For the second week in a row, the MU defense didn't allow a 100-yard rusher (Geter finished with 99 yards), nor did it surrender more than 210 yards by a notable quarterback.
In Week One it was Juice Williams; on Saturday it was Sheehan, who threw for nearly 6,000 yards and 43 touchdowns from 2007-08 as one of the MAC's best.
One of the more befuddling storylines of Missouri's season thus far has been the non-existent pass rush. Following the Arch Rivalry game—in which the Tigers racked up each of their three sacks during mop-up time late—I wrote that the lack of pressure upfront from the defensive line may have been a byproduct of Steckel's scheme.
Against Bowling Green, however, that may not have been the case. Missouri tallied two sacks against the Falcons, one of which came from defensive end Aldon Smith during a key defensive stand late in the fourth quarter. By the way, Smith, a redshirt freshman, now leads the team with two sacks this season.
But the point is, shouldn't have Missouri's defensive line, particularly the ends, generated a bit more pressure against what was presumably a lesser skilled offensive line of Bowling Green? Or is Steckel enamored with keeping his ends from getting too far upfield, which could arguably open up lanes for even a slow-footed quarterback like Sheehan? Whatever the case, I could be nitpicking.
It's hard to knock a defense that essentially won the ballgame by putting the clamps down when it really mattered. After allowing 162 yards in the first half, the Missouri defense tightened while the offense began to get on track. Bowling Green gained 158 yards in the second half, but almost half of that came on its scoring drive to begin the third quarter.
A few other notes before I get outta here
During his weekly Monday morning teleconference with Big 12 media, which you can listen to here, head coach Gary Pinkel covered many topics, not the least of which was the latest injury report.
The latest injuries are as follows:
- Backup running back De'Vion Moore (high ankle sprain) is listed as questionable for Saturday's game against Furman at Faurot Field. Moore, who was replaced by Lawrence against Bowling Green, will wear a red pullover jersey all week in practice.

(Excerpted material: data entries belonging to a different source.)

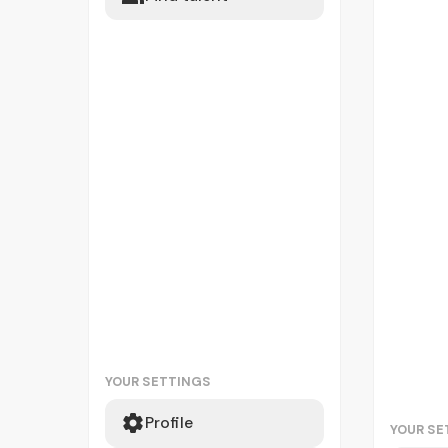
YOUR SETTINGS
Profile
YOUR SE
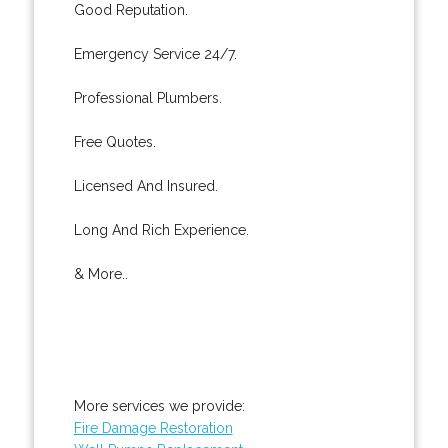
Good Reputation.
Emergency Service 24/7.
Professional Plumbers.
Free Quotes.
Licensed And Insured.
Long And Rich Experience.
& More..
More services we provide:
Fire Damage Restoration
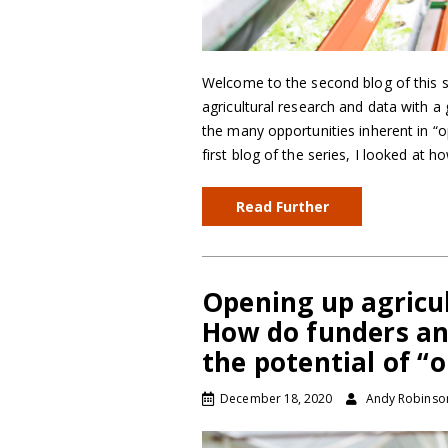
Welcome to the second blog of this s
agricultural research and data with a
the many opportunities inherent in “op
first blog of the series, I looked at 
Read Further
Opening up agricul
How do funders an
the potential of “
December 18, 2020
Andy Robinso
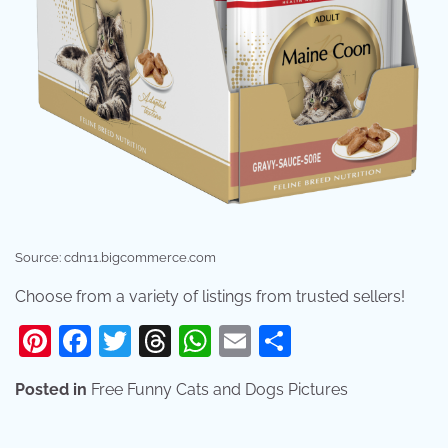
Source: cdn11.bigcommerce.com
Choose from a variety of listings from trusted sellers!
Pinterest
Facebook
Twitter
Threads
WhatsApp
Email
Share
Posted in
Free Funny Cats and Dogs Pictures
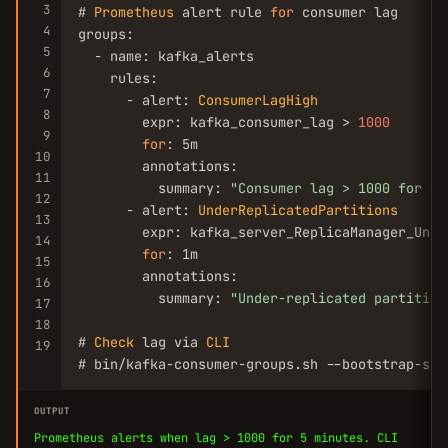
3
# 
Prometheus
 alert rule 
for
 consumer lag

4
groups:

5
  - name: kafka_alerts

6
    rules:

7
      - alert: 
ConsumerLagHigh
8
        expr: kafka_consumer_lag > 
1000
9
for
: 5m

10
        annotations:

11
          summary: 
"Consumer lag > 1000 for to
12
      - alert: 
UnderReplicatedPartitions
13
        expr: kafka_server_ReplicaManager_Unde
14
for
: 1m

15
        annotations:

16
          summary: 
"Under-replicated partition
17
18
# 
Check
 lag via 
CLI
19
# bin/kafka-consumer-groups.sh --bootstrap-ser
OUTPUT
Prometheus alerts when lag > 1000 for 5 minutes. CLI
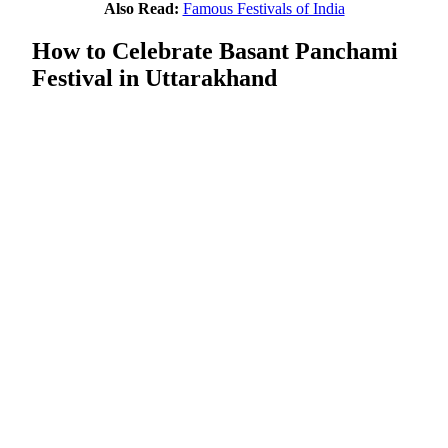
Also Read:
Famous Festivals of India
How to Celebrate Basant Panchami
Festival in Uttarakhand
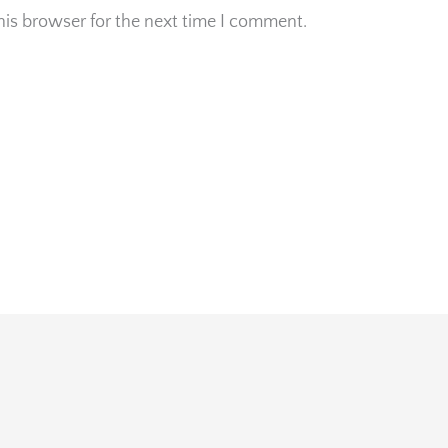
his browser for the next time I comment.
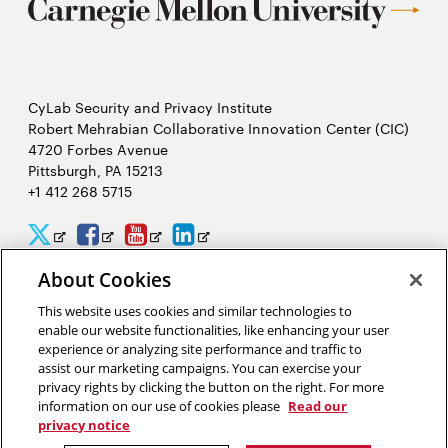
CyLab Security and Privacy Institute
Robert Mehrabian Collaborative Innovation Center (CIC)
4720 Forbes Avenue
Pittsburgh, PA 15213
+1 412 268 5715
CyLab
CyLab
CyLab
CyLab
Opens
Opens
Opens
Opens
Twitter
Facebook
YouTube
LinkedIn
in
in
in
in
About Cookies
2026 Carnegie Mellon University /
Legal
new
new
new
new
This website uses cookies and similar technologies to
enable our website functionalities, like enhancing your user
window
window
window
window
experience or analyzing site performance and traffic to
assist our marketing campaigns. You can exercise your
“Hacking is like solving a puzzle. The person who solves it often
privacy rights by clicking the button on the right. For more
gains a better understanding of the problem than its creator.”
information on our use of cookies please
Read our
privacy notice
David Brumley, software security researcher in CyLab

- Reserve linebacker and key special teams player Jeff Gettys will miss the remainder of the season with a torn ACL. He is expected to undergo surgery once the swelling in his knee has subsided.
- Senior strong safety Hardy Ricks (ankle) saw limited action against Bowling Green, but Pinkel said he expects Ricks to be back at 100 percent by the weekend.
- Reserve safety Jarrell Harrison (dislocated elbow) has been cleared to play, but it is uncertain whether he will see action against Furman this Saturday. Harrison has been sidelined since suffering the injury during preseason camp's final scrimmage back in late August.
If you're one of the many MU fans who have been howling over the shaky win over Bowling Green, as well as the Tigers' subsequent drop in the AP poll, then consider this: the Falcons have a chance at a number of quality wins on their schedule that could greatly enhance Missouri's body of work come season's end.
After a road date with Marshall this Saturday, Bowling Green will take on Boise State, currently ranked No. 10, at home. Then, after a few non-threatening conference games, the Falcons will collide with Central Michigan, a team currently receiving votes in each of the two major polls after edging Michigan State on the road last week.
To top it off, though this may be a bit of wishful thinking, Bowling Green faces Toledo in its season finale. Remember, the Rockets already have one noteworthy win over a BCS team to their credit—albeit against a lifeless Colorado team—and have a legitimate shot to at least give Ohio State a scare this weekend in Toledo.